### Dataset content ###
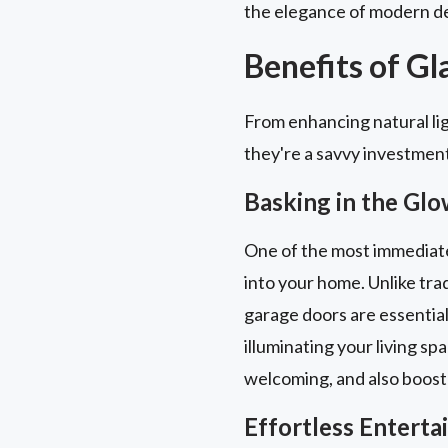
the elegance of modern de
Benefits of G
From enhancing natural lig
they're a savvy investmen
Basking in the Glo
One of the most immediate a
into your home. Unlike trad
garage doors are essential
illuminating your living sp
welcoming, and also boost
Effortless Entert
###
Work task: With the line containing "Benefits of G" as the start and the last line of the material above as the end, copy that run of lines exactly, both ends included, and nothing more.

Answer to this exercise:
Benefits of G
From enhancing natural lig
they're a savvy investmen
Basking in the Glo
One of the most immediate a
into your home. Unlike trad
garage doors are essential
illuminating your living sp
welcoming, and also boost
Effortless Entert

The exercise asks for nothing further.